12 KiB
Disaster Recovery Plan
This document outlines procedures for recovering from various disaster scenarios affecting your infrastructure.
Table of Contents
- Emergency Contact Information
- Recovery Time Objectives
- Backup Locations
- Disaster Scenarios
- Recovery Procedures
- Post-Recovery Checklist
Emergency Contact Information
Primary Contacts
| Role | Name | Phone | Availability | |
|---|---|---|---|---|
| Infrastructure Owner | _____________ | _____________ | _____________ | 24/7 |
| Network Admin | _____________ | _____________ | _____________ | Business Hours |
| Backup Contact | _____________ | _____________ | _____________ | 24/7 |
Service Provider Contacts
| Provider | Service | Support Number | Account ID | Notes |
|---|---|---|---|---|
| VPS Provider | _____________ | _____________ | _____________ | _____________ |
| DNS Provider | _____________ | _____________ | _____________ | _____________ |
| Domain Registrar | _____________ | _____________ | _____________ | _____________ |
| ISP (Home Lab) | _____________ | _____________ | _____________ | _____________ |
Recovery Time Objectives
Define acceptable downtime for each service tier:
| Tier | Service Type | RTO (Recovery Time Objective) | RPO (Recovery Point Objective) |
|---|---|---|---|
| Critical | Public-facing services, Authentication | 1 hour | 15 minutes |
| Important | Internal services, Databases | 4 hours | 1 hour |
| Standard | Development, Testing | 24 hours | 24 hours |
| Low Priority | Monitoring, Logging | 48 hours | 24 hours |
Backup Locations
Primary Backup Location
- Location: _____________ (e.g., OMV storage node, external drive)
- Path: _____________
- Retention: _____________
- Access Method: _____________
Secondary Backup Location (Off-site)
- Location: _____________ (e.g., Cloud storage, remote server)
- Path: _____________
- Retention: _____________
- Access Method: _____________
Backup Schedule
- Proxmox VMs/Containers: Daily at _____
- Configuration Files: Weekly on _____
- Critical Data: Hourly/Daily
- Off-site Sync: Daily/Weekly
Critical Items to Backup
- Proxmox VM/Container configurations and disks
- Pangolin reverse proxy configurations
- Gerbil tunnel configurations and keys
- SSL/TLS certificates and keys
- SSH keys and authorized_keys files
- Network configuration files
- DNS zone files (if self-hosted)
- Database dumps
- Application data and configurations
- Documentation and credentials (encrypted)
Disaster Scenarios
Scenario 1: VPS Complete Failure
Impact: All public-facing services down, no external access to home lab services
Recovery Procedure:
-
Immediate Actions (0-15 minutes)
- Verify VPS is actually down (ping, SSH, web checks)
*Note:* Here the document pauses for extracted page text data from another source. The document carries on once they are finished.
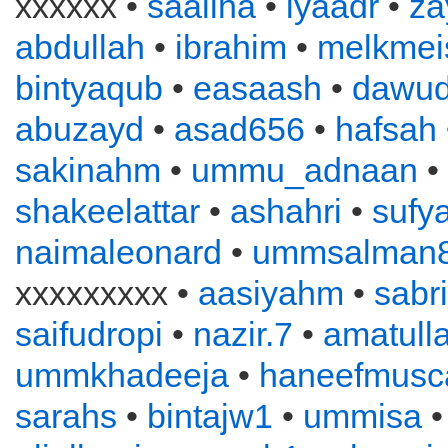
xxxxxx •
saaliha
•
iyaadr
•
za
abdullah
•
ibrahim
•
melkmei
bintyaqub
•
easaash
•
dawu
abuzayd
•
asad656
•
hafsah
sakinahm
•
ummu_adnaan
•
shakeelattar
•
ashahri
•
sufy
naimaleonard
•
ummsalman
xxxxxxxxx •
aasiyahm
•
sabr
saifudropi
•
nazir.7
•
amatull
ummkhadeeja
•
haneefmusc
sarahs
•
bintajw1
•
ummisa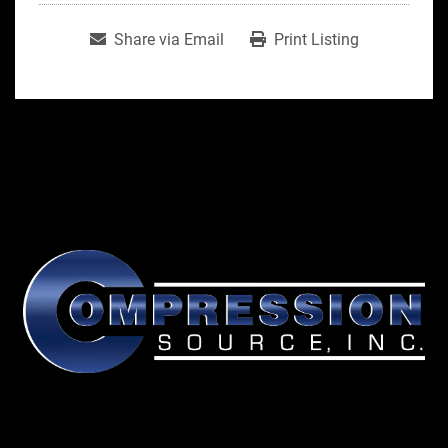
Share via Email
Print Listing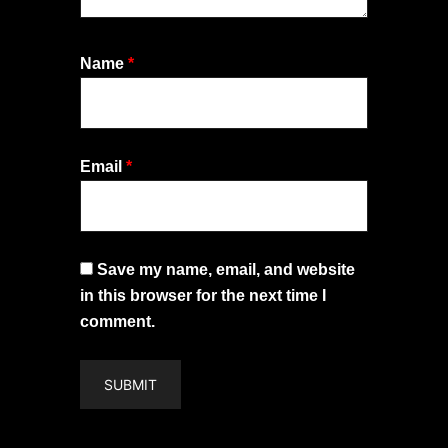
Name
*
Email
*
Save my name, email, and website
in this browser for the next time I
comment.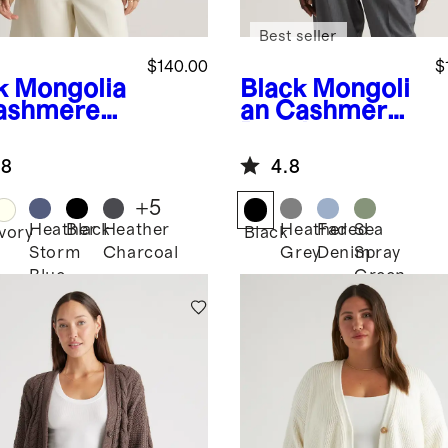
Best seller
$140.00
$
k
Mongolia
Black
Mongoli
ashmere
an Cashmere
herman
Batwing
wneck
Sweater
.8
4.8
ater
+
5
Heather
Black
Heather
Heather
Faded
Sea
Ivory
Black
Storm
Charcoal
Grey
Denim
Spray
Blue
Green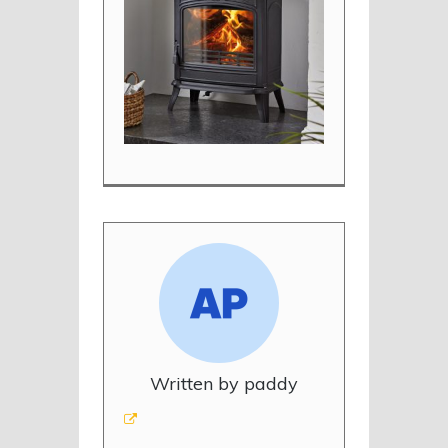
Written by paddy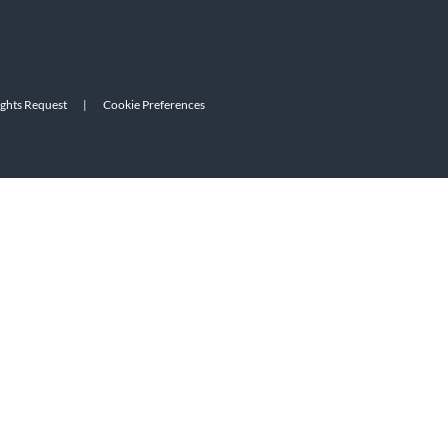
ights Request
|
Cookie Preferences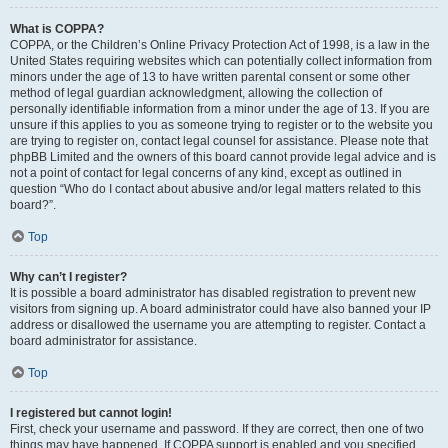
What is COPPA?
COPPA, or the Children’s Online Privacy Protection Act of 1998, is a law in the
United States requiring websites which can potentially collect information from
minors under the age of 13 to have written parental consent or some other
method of legal guardian acknowledgment, allowing the collection of
personally identifiable information from a minor under the age of 13. If you are
unsure if this applies to you as someone trying to register or to the website you
are trying to register on, contact legal counsel for assistance. Please note that
phpBB Limited and the owners of this board cannot provide legal advice and is
not a point of contact for legal concerns of any kind, except as outlined in
question “Who do I contact about abusive and/or legal matters related to this
board?”.
Top
Why can’t I register?
It is possible a board administrator has disabled registration to prevent new
visitors from signing up. A board administrator could have also banned your IP
address or disallowed the username you are attempting to register. Contact a
board administrator for assistance.
Top
I registered but cannot login!
First, check your username and password. If they are correct, then one of two
things may have happened. If COPPA support is enabled and you specified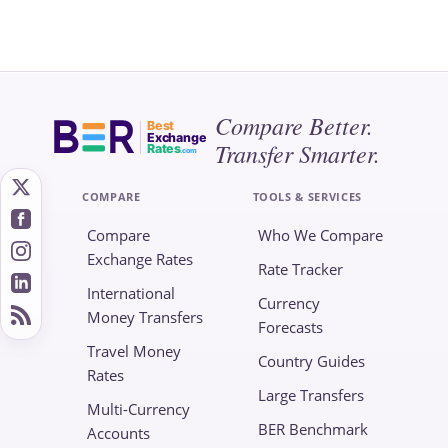
Compare Better.
Best
Exchange
Transfer Smarter.
Rates
.com
COMPARE
TOOLS & SERVICES
Compare
Who We Compare
Exchange Rates
Rate Tracker
International
Currency
Money Transfers
Forecasts
Travel Money
Country Guides
Rates
Large Transfers
Multi-Currency
BER Benchmark
Accounts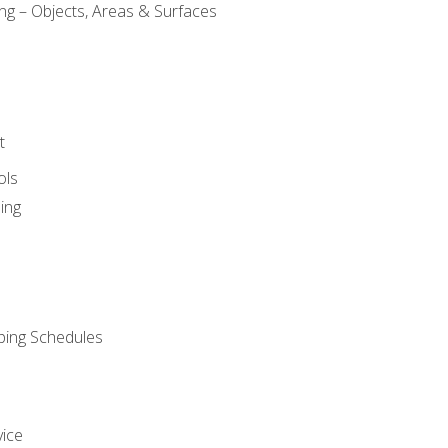
ng – Objects, Areas & Surfaces
t
ols
ing
ping Schedules
vice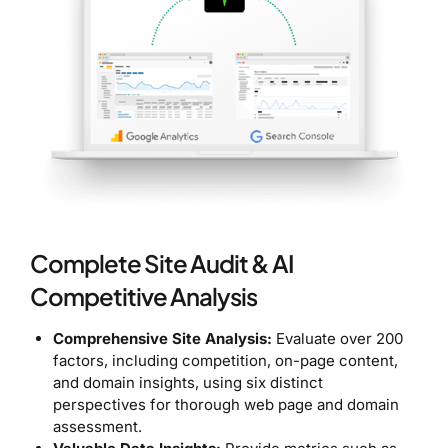
Complete Site Audit & AI
Competitive Analysis
Comprehensive Site Analysis:
Evaluate over 200
factors, including competition, on-page content,
and domain insights, using six distinct
perspectives for thorough web page and domain
assessment.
- Contact VPS provider support
- Check VPS provider status page
- Notify users if necessary
-
Short-term Mitigation (15-60 minutes)
- If hardware failure, request provider rebuild
- If account issue, resolve with provider
- Consider spinning up temporary VPS with another provider
-
VPS Rebuild (1-4 hours)
# On new VPS: # 1. Update system sudo apt update && sudo apt upgrade -y # 2. Install Pangolin # [Installation commands] # 3. Restore Pangolin configuration from backup scp backup-server:/backups/pangolin-config.tar.gz . sudo tar -xzf pangolin-config.tar.gz -C / # 4. Install Gerbil server # [Installation commands] # 5. Restore Gerbil configuration scp backup-server:/backups/gerbil-config.tar.gz . sudo tar -xzf gerbil-config.tar.gz -C / # 6. Restore SSL certificates sudo tar -xzf ssl-certs-backup.tar.gz -C /etc/letsencrypt/ # 7. Configure firewall sudo ufw allow 22/tcp sudo ufw allow 80/tcp sudo ufw allow 443/tcp sudo ufw allow [GERBIL_PORT]/tcp sudo ufw enable # 8. Start services sudo systemctl enable --now pangolin sudo systemctl enable --now gerbil # 9. Update DNS A record to new VPS IP # [DNS provider steps] # 10. Reconnect Gerbil tunnels from home lab # [See Gerbil reconnection below] -
Verification
- Test all public routes
- Verify Gerbil tunnels are connected
- Check SSL certificates are valid
- Monitor logs for errors
Scenario 2: Home Lab Network Outage
Impact: All home lab services unreachable, Gerbil tunnels down
Recovery Procedure:
-
Immediate Actions (0-15 minutes)
- Check router/modem status
- Verify ISP is not having outage
- Check physical connections
- Reboot router/modem if necessary
-
ISP Outage (Variable duration)
- Contact ISP support
- Consider failover to mobile hotspot if critical
- Notify users of expected downtime
-
Restore Gerbil Tunnels
# On each home lab machine with tunnels: # 1. Verify local services are running systemctl status [service-name] # 2. Test VPS connectivity ping [VPS_IP] # 3. Restart Gerbil tunnels sudo systemctl restart gerbil-tunnel-* # 4. Verify tunnels are connected gerbil status # 5. Check logs for errors journalctl -u gerbil-tunnel-* -n 50
Scenario 3: Proxmox Node Failure (DL380p or i5)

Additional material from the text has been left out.